4/5/11

madrobins: It's a meatloaf.  Dressed up like a bunny.  (Default)
...in preparation for which I have tidied up three different versions of my resume (admin; managing editorial; copywriting), gone through my Facebook and Linked In contacts trying to see if I know anyone local who has, like, employment and might recommend me (yes, I've already talked to a couple of you good folks), and updated my Linked In resume.

Now I want to take a long bath and read something fluffy. Instead I'm going to take the Poor Crippled Dog downstairs to play with her squeaky toy in the garage; then I'm going to meet the LCC (lovely career counselor), and then, in proud consciousness of a day spent doing things I don't love, I get to go have dinner with [livejournal.com profile] mme_hardy and [livejournal.com profile] oyceter, and then we get to go see Hugh Jackman do show tunes.

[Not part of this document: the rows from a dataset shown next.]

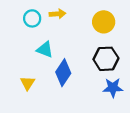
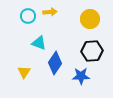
blue star: (113, 88) -> (81, 76), moved

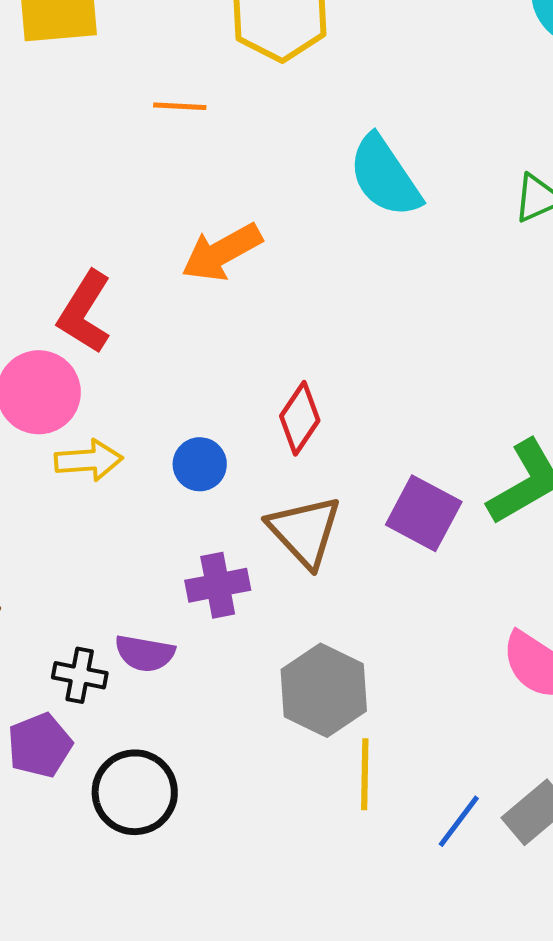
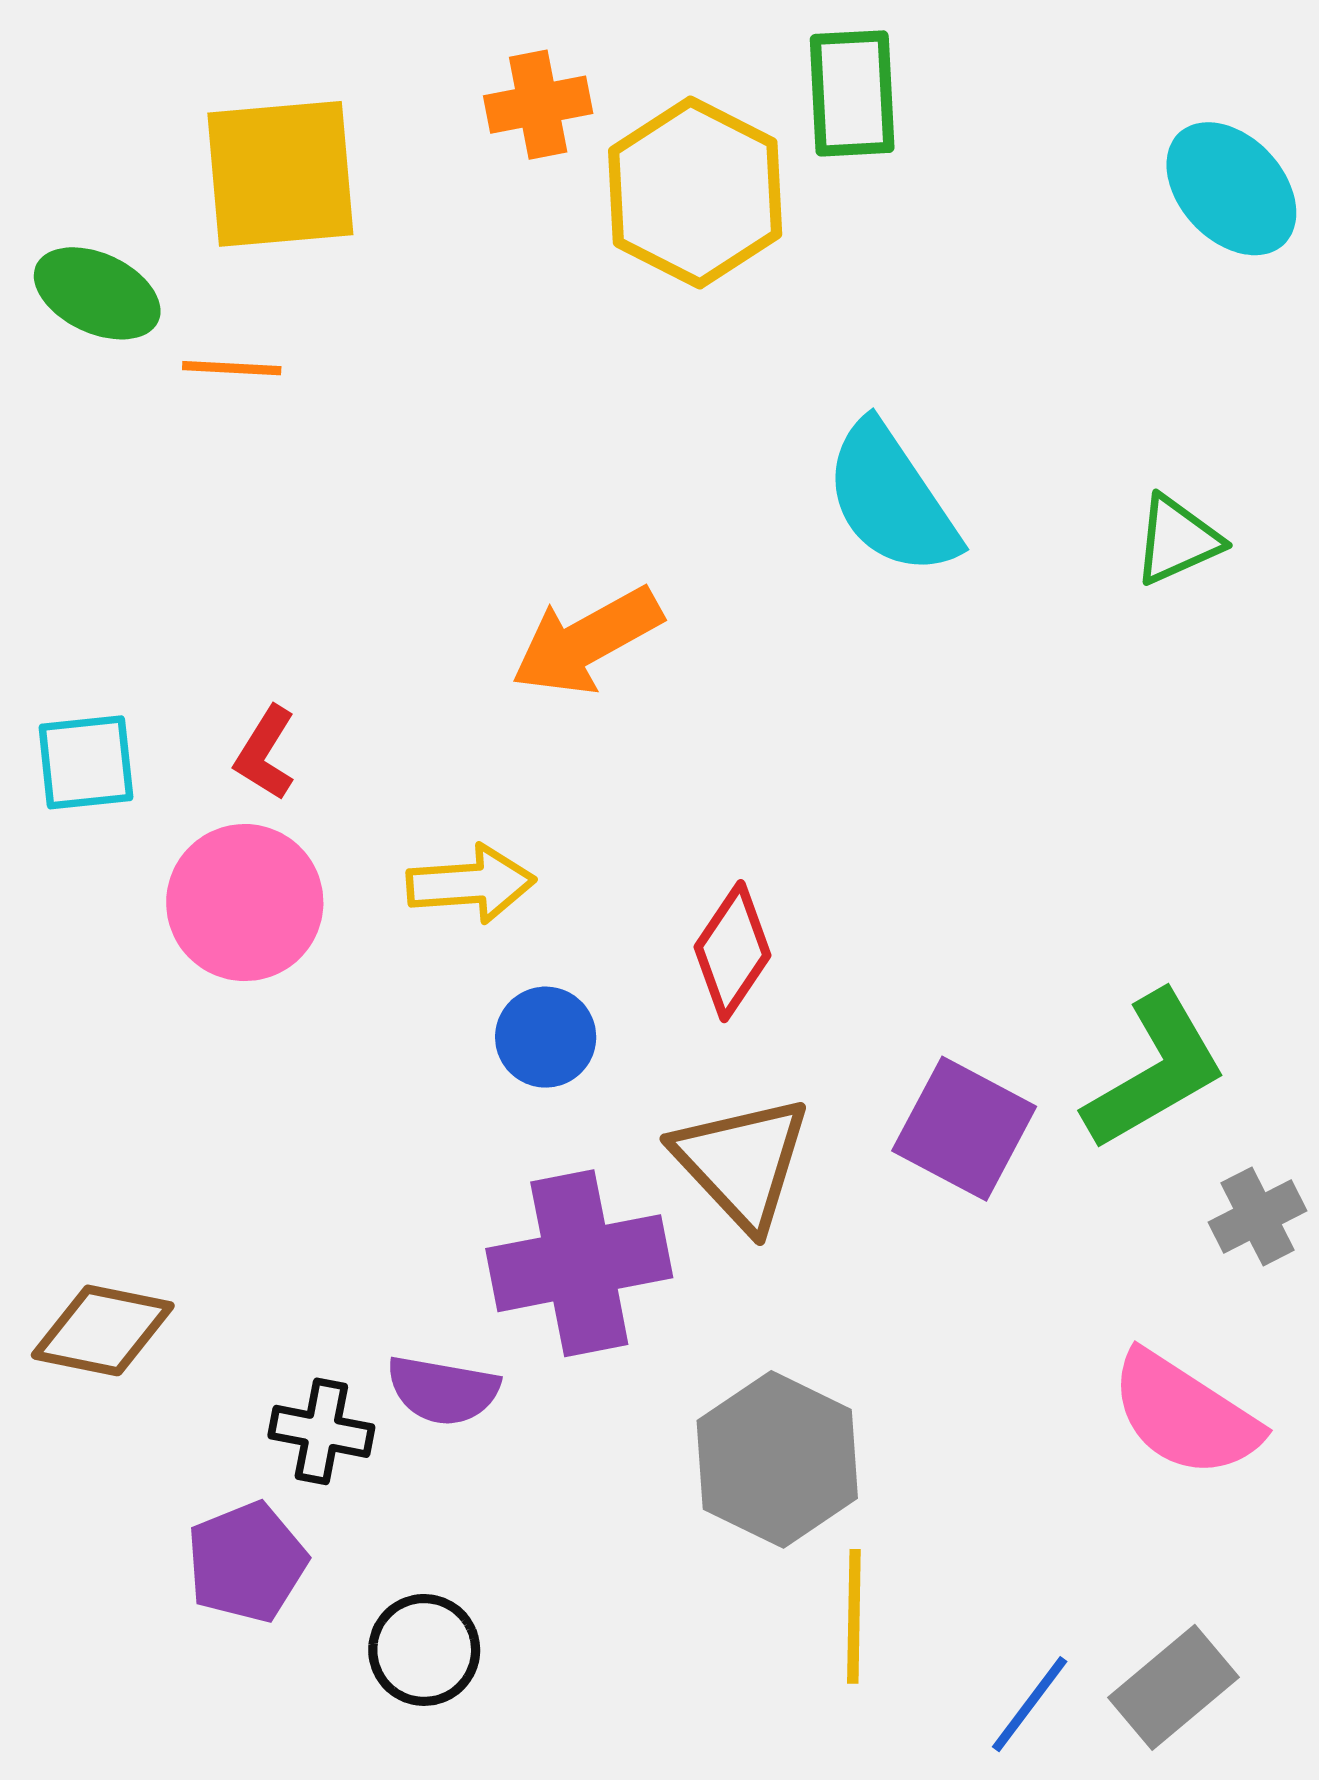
orange line: (180, 106) -> (232, 368), moved
red L-shape: (85, 312) -> (265, 753), moved, size x0.6
yellow arrow: (89, 460) -> (471, 884), moved
purple cross: (218, 585) -> (579, 1263), size x1.5
black circle: (135, 792) -> (424, 1650), size x0.7

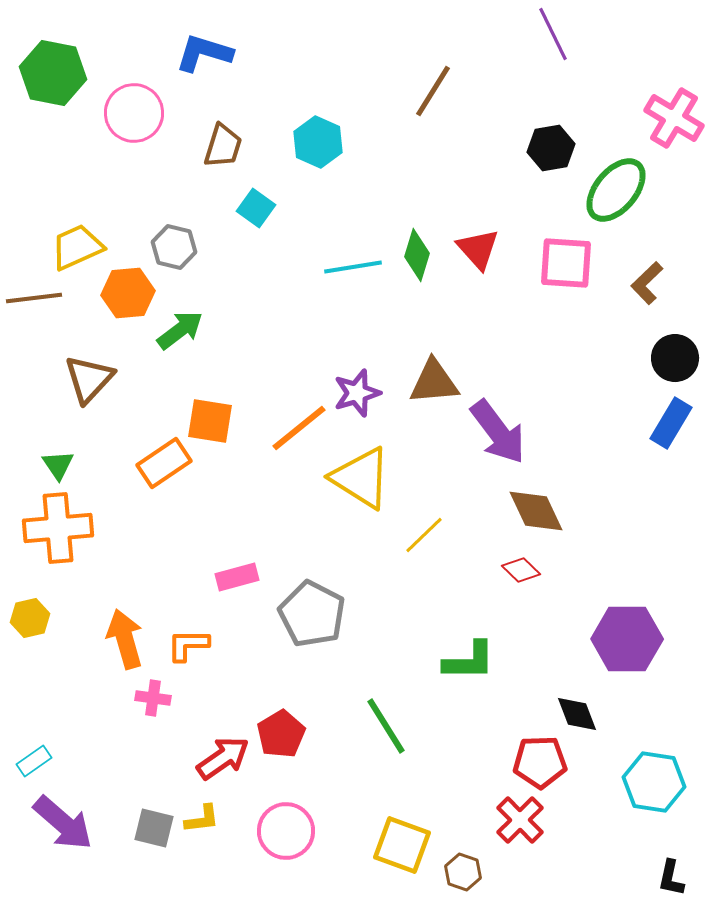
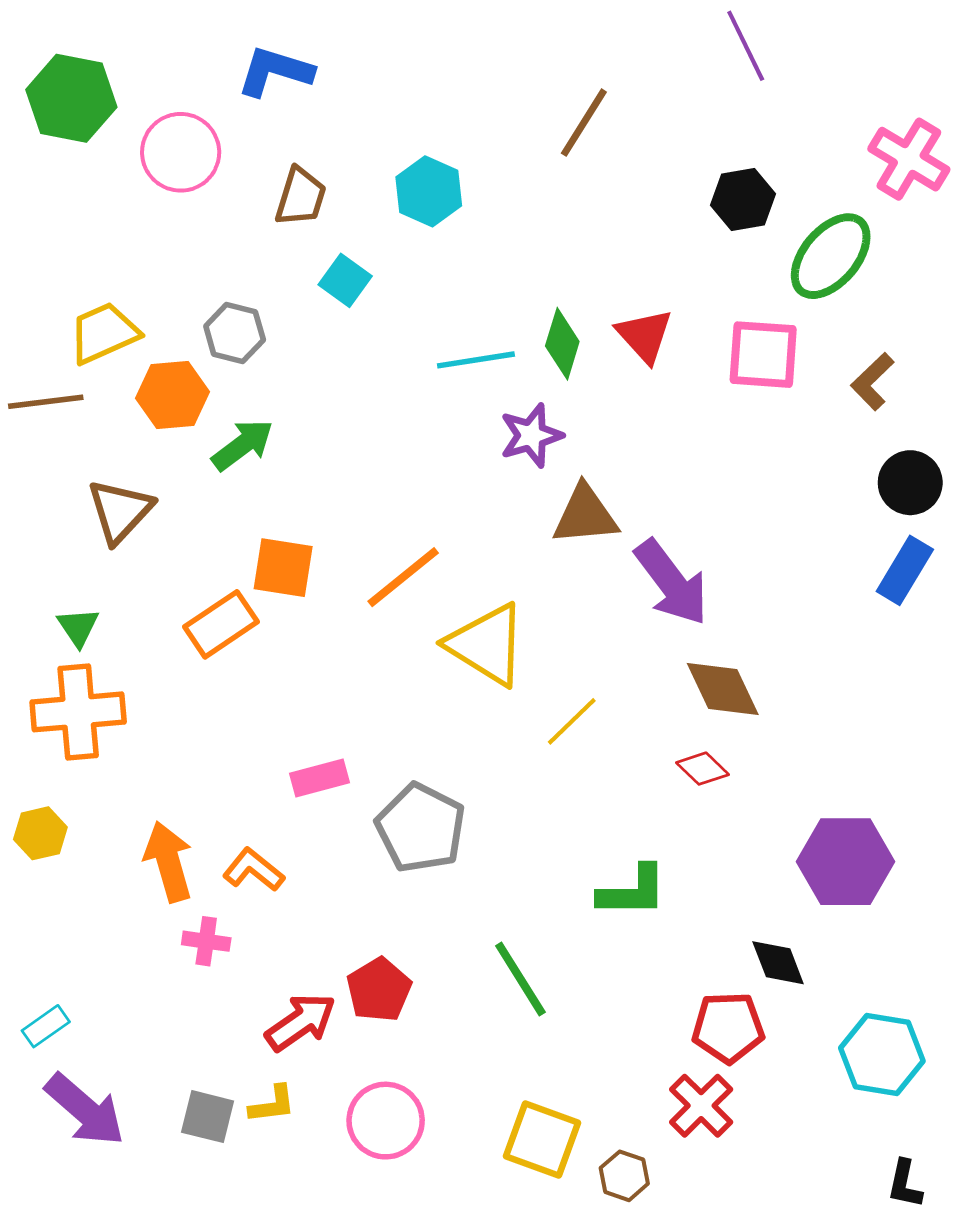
purple star: (357, 393) -> (531, 435), moved
orange L-shape: (188, 645) -> (253, 870), turned 39

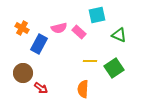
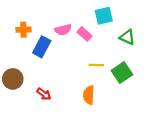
orange cross: (22, 28) -> (23, 30), turned -32
brown circle: (23, 73) -> (13, 79), moved

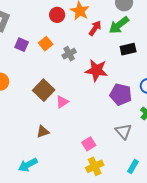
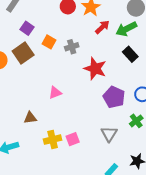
orange square: (46, 44) -> (49, 42), moved, turned -32
black rectangle: (128, 49) -> (130, 54), turned 49
brown square: (44, 90) -> (23, 53), moved
yellow cross: (95, 166) -> (53, 140), moved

And dance. So there.
madrobins: It's a meatloaf.  Dressed up like a bunny.  (Default)
He poked fun at his own sex-symbol status. He had a wardrobe malfunction (split his pants) and changed on stage. He sang his heart out, danced, shook everything his mamma gave him, had digeridoo (sp?) players on stage for one number, channelled Peter Allen deliciously, and had a terrific time. There was a seven year old girl named Amelia in the front row and he talked with her throughout the show. He got a guy up from the audience to dance with the backup singers (and sat with the guy's wife to watch--made her evening, I'm sure).

Jackman had a wonderful time. As near as I can tell, so did everyone else in the audience.